Qual foi o seu maior medo quando recebeu o convite para comandar a cozinha da Presidência da República?
  • Nenhum. Eu tinha certeza de que seria um trabalho difícil, mas absolutamente grandioso. Precisamos diariamente do desafio para estar sempre nos superando e buscando o impossível e a magnitude das coisas.
 
Você pode levar sua equipe para trabalhar no Palácio com você?
  • Ninguém! Só consegui autorização para levar as minhas facas!
 
Como foi isso?
  • Na verdade era a primeira vez na história do Brasil que a residência do Presidente da República teria a figura do chef de cozinha. Era tudo muito novo, todo mundo tinha muito receio. Menos eu.
 
Você sentiu algum preconceito da brigada pelo fato de ter uma mulher no comando?
  • É claro que não foi das tarefas mais fáceis, mas foi um desafio muito interessante. Aprendi muito com a disciplina e a hierarquia dos militares, que afinal são fundamentais numa brigada de cozinha. Sempre fui respeitada e me fiz respeitar também, porque sem o respeito não se lidera. Eles tiveram que reaprender o bê-á-bá da cozinha, desde o arroz com feijão até o confit de pato, técnica que eles nunca tinham ouvido falar. Mas quando os resultados, não só da capacitação técnica da brigada, mas da organização, do controle da cozinha e da própria repercussão do trabalho começaram a aparecer, foi muito gratificante para todos nós.
 
Como é ser autodidata num momento em que as escolas de gastronomia pipocam Brasil e mundo afora?
  • O autodidatismo não é o caminho mais fácil, requer muito mais determinação e paciência. No meu caso eu não tive escolha, porque simplesmente não tinha condições de pagar um curso técnico. Mas hoje quando me perguntam sobre isso eu só tenho uma opinião: é claro que o melhor caminho é o das escolas. Apesar disso, acredito que ainda possamos melhorar muito o nível dessa discussão e aprimorar essas etapas se os chefs e as faculdades trabalharem mais próximos.
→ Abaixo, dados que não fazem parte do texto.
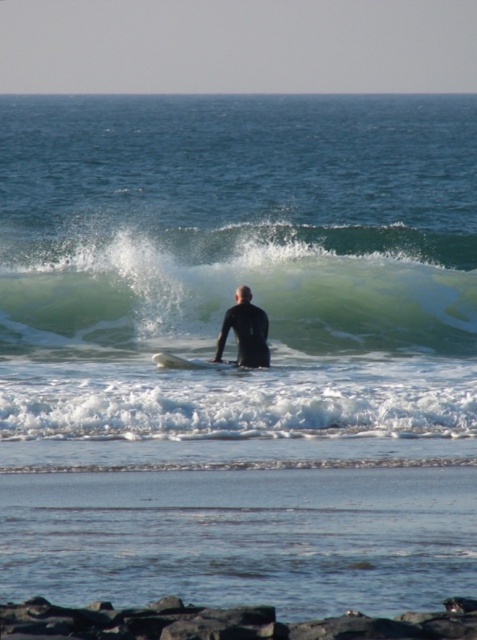 Question: Among these points, which one is nearest to the camera?

Choices:
 (A) [24, 228]
 (B) [215, 362]

Answer: (B)

Question: Which object is positioned closest to the black rubber surfboard at center?

Choices:
 (A) black matte wetsuit at center
 (B) green rubber wave at center

Answer: (A)

Question: Does green rubber wave at center have a lesser width compared to black matte wetsuit at center?

Choices:
 (A) no
 (B) yes

Answer: (A)

Question: Which of the following is the closest to the observer?

Choices:
 (A) black rubber surfboard at center
 (B) green rubber wave at center
 (C) black matte wetsuit at center

Answer: (A)

Question: Where is black matte wetsuit at center located in relation to black rubber surfboard at center in the image?

Choices:
 (A) right
 (B) left

Answer: (A)

Question: Where is green rubber wave at center located in relation to black rubber surfboard at center in the image?

Choices:
 (A) below
 (B) above

Answer: (B) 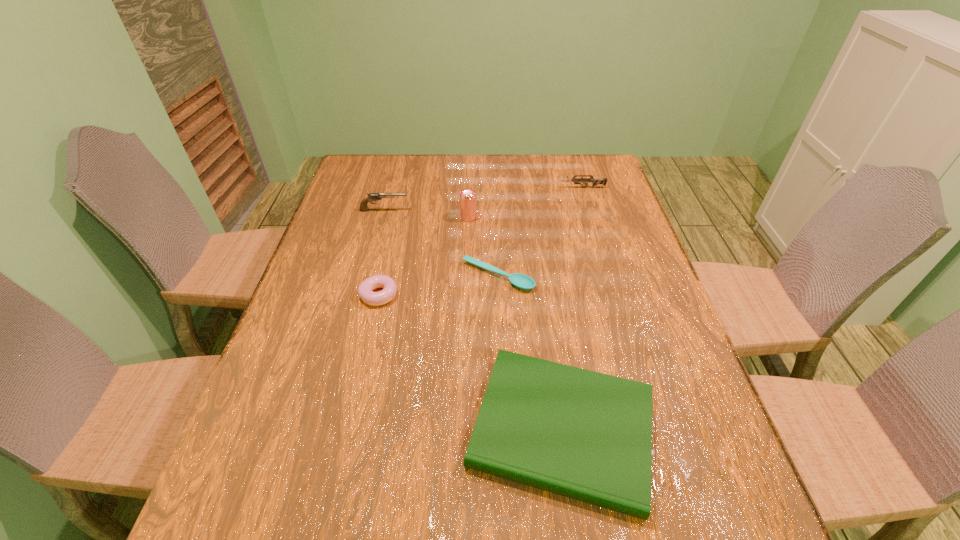 At what (x,y) coordinates should I click in order to perform the action: click on vacant space located aiming along the barrel of the second farthest object. Please return your answer as a coordinate pair (x, y). The image size is (960, 540). Looking at the image, I should click on (434, 211).

Find the location of a particular element. This screenshot has width=960, height=540. vacant position located aimed along the barrel of the farthest object is located at coordinates (524, 188).

The image size is (960, 540). In order to click on free spot located aimed along the barrel of the farthest object in this screenshot , I will do `click(473, 188)`.

Locate an element on the screen. Image resolution: width=960 pixels, height=540 pixels. free spot located aimed along the barrel of the farthest object is located at coordinates (479, 188).

At what (x,y) coordinates should I click in order to perform the action: click on vacant region located 0.350m on the front of the doughnut. Please return your answer as a coordinate pair (x, y). This screenshot has width=960, height=540. Looking at the image, I should click on (345, 445).

This screenshot has height=540, width=960. I want to click on free space located on the left of the paperback book, so click(x=368, y=430).

Identify the location of free space located 0.380m on the left of the spoon. This screenshot has width=960, height=540. (320, 276).

Locate an element on the screen. object present at the far edge is located at coordinates (595, 181).

This screenshot has width=960, height=540. Find the location of `object situated at the near edge`. object situated at the near edge is located at coordinates (585, 435).

Image resolution: width=960 pixels, height=540 pixels. I want to click on gun at the left edge, so click(371, 197).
Às vezes eu tenho um estagiário de nível superior na minha cozinha que não sabe nem para onde corre na hora do serviço e no terceiro dia ele já está se questionando se é aquilo mesmo o que ele quer da vida. Claro, o que venderam para ele foi um conto de fadas e a realidade é bem diferente.

    Como desenvolveu sua técnica de trabalho?

      Quando eu decidi que era na cozinha que eu queria passar o resto da minha vida, tracei estratégias para conseguir alcançar esse ideal. Mesmo sem saber se iria dar certo, essa é a grande dica para não se abandonar um sonho. Não sabia exatamente por onde começar, mas não tinha dinheiro para pagar um curso técnico. Comecei então a escrever para várias escolas de culinária e pedir o programa de treinamento delas. Depois disso criei o meu programa com base nos dados que recebi. Se ali dizia que num determinado dia da semana os alunos passariam duas horas cortando verduras e legumes para ganhar agilidade com as facas, eu passava seis! Assim eu passei pelo menos três anos trancada na minha cozinha enfrentando uma rotina pesada de prática e aprimoramento de coisas que eu nunca havia tido contato na vida. É um caminho mais longo e por isso mesmo tem que ser trilhado com muita mais persistência e determinação.